Abstract: The combinatorial scaling of configuration interaction (CI) has long restricted its applicability to only the simplest molecular systems. Here, we report the first numerically exact CI calculation exceeding one quadrillion ($10^{15}$) determinants, enabled by lossless categorical compression within the small-tensor-product distributed active space (STP-DAS) framework. As a demonstration, we converged the relativistic full CI (FCI) ground state of a magnesium atom involving over $10^{15}$ complex-valued 2-spinor determinants in under 8.6 hours (time-to-completion) using 1500 nodes, representing the largest FCI calculation reported to date. Additionally, we achieved $\boldsymbol{\sigma}$-build times of just 5 minutes for systems with approximately 150 billion complex-valued 2-spinor determinants using only a few compute nodes. Extensive benchmarks confirm that the method retains numerical exactness with drastically reduced resource demands. Compared to previous state-of-the-art FCI calculations, this work represents a 3-orders-of-magnitude increase in CI space, a 6-orders-of-magnitude increase in FLOP count, and a 6-orders-of-magnitude improvement in computational speed.
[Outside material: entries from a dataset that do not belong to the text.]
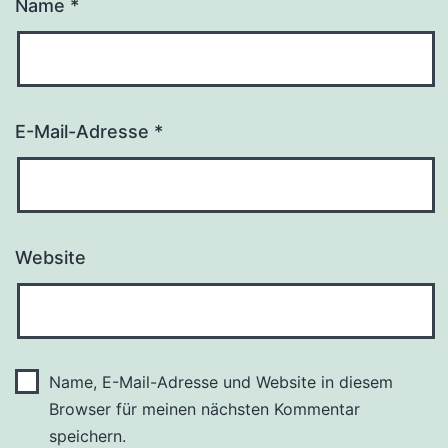
Name
*
E-Mail-Adresse
*
Website
Name, E-Mail-Adresse und Website in diesem
Browser für meinen nächsten Kommentar
speichern.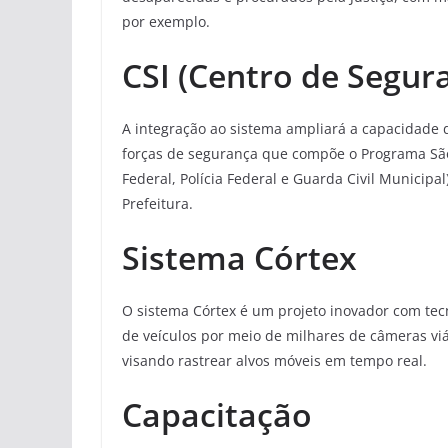
por exemplo.
CSI (Centro de Segura
A integração ao sistema ampliará a capacidade
forças de segurança que compõe o Programa São Jos
Federal, Polícia Federal e Guarda Civil Municipal
Prefeitura.
Sistema Córtex
O sistema Córtex é um projeto inovador com tecno
de veículos por meio de milhares de câmeras viá
visando rastrear alvos móveis em tempo real.
Capacitação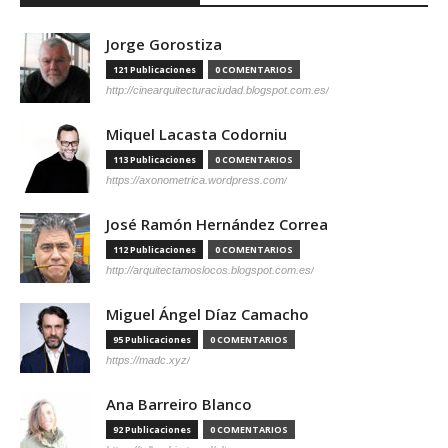
Jorge Gorostiza
121 Publicaciones
0 COMENTARIOS
http://cinearquitecturaciudad.blogspot.com.es/
Miquel Lacasta Codorniu
113 Publicaciones
0 COMENTARIOS
https://axonometrica.wordpress.com/
José Ramón Hernández Correa
112 Publicaciones
0 COMENTARIOS
http://arquitectamoslocos.blogspot.com.es/
Miguel Ángel Díaz Camacho
95 Publicaciones
0 COMENTARIOS
https://madc.xyz/
Ana Barreiro Blanco
92 Publicaciones
0 COMENTARIOS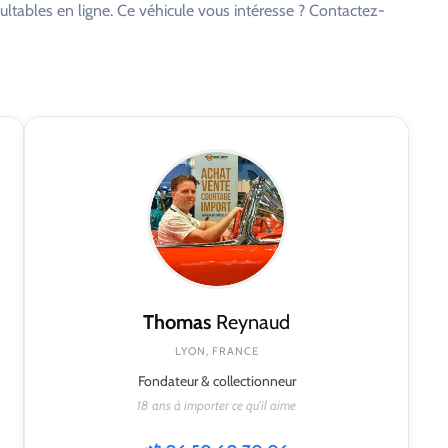
ltables en ligne. Ce véhicule vous intéresse ? Contactez-
Thomas
Reynaud
LYON, FRANCE
Fondateur & collectionneur
18 ans à importer ce qu'il aime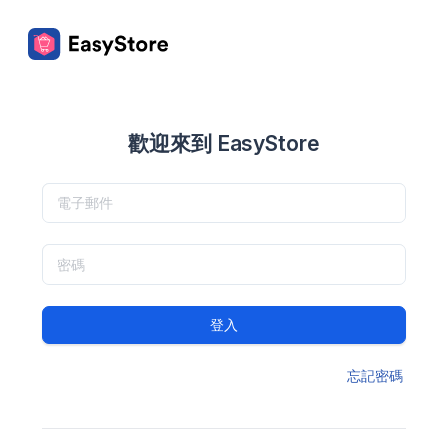
歡迎來到 EasyStore
登入
忘記密碼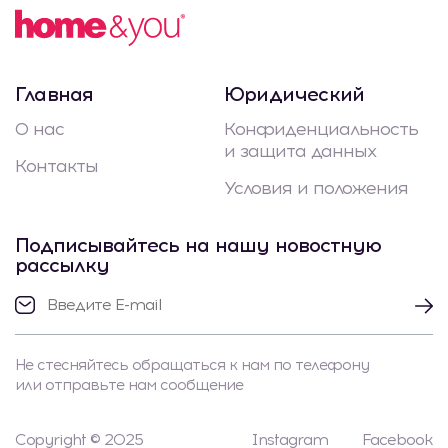
Главная
Юридический
О нас
Конфиденциальность
и защита данных
Контакты
Условия и положения
Подписывайтесь на нашу новостную
рассылку
Не стесняйтесь обращаться к нам по телефону
или отправьте нам сообщение
Copyright © 2025
Instagram
Facebook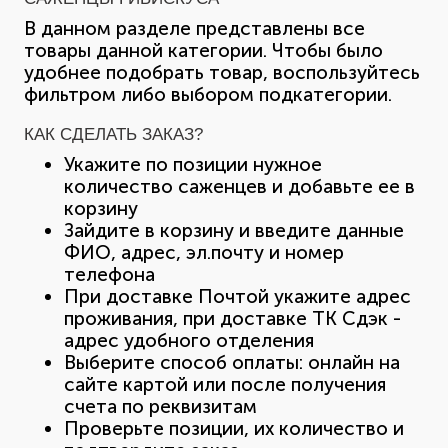
В данном разделе представлены все
товары данной категории. Чтобы было
удобнее подобрать товар, воспользуйтесь
фильтром либо выбором подкатегории.
КАК СДЕЛАТЬ ЗАКАЗ?
Укажите по позиции нужное
количество саженцев и добавьте ее в
корзину
Зайдите в корзину и введите данные
ФИО, адрес, эл.почту и номер
телефона
При доставке Почтой укажите адрес
проживания, при доставке ТК Сдэк -
адрес удобного отделения
Выберите способ оплаты: онлайн на
сайте картой или после получения
счета по реквизитам
Проверьте позиции, их количество и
By introducing a lossless, categorically compressed representation of the CI expansion vectors and reformulating the $\boldsymbol{\sigma}$-build accordingly, we eliminate memory bottlenecks associated with storing excitation lists and CI vectors while significantly reducing computational cost. A compression-compatible preconditioner further enhances performance by generating compressed CI expansion vectors throughout Davidson iterations. This work establishes a new computational frontier for numerically exact CI methods, enabling chemically and physically accurate simulations of strongly correlated, spin-orbit coupled systems previously thought to be beyond reach.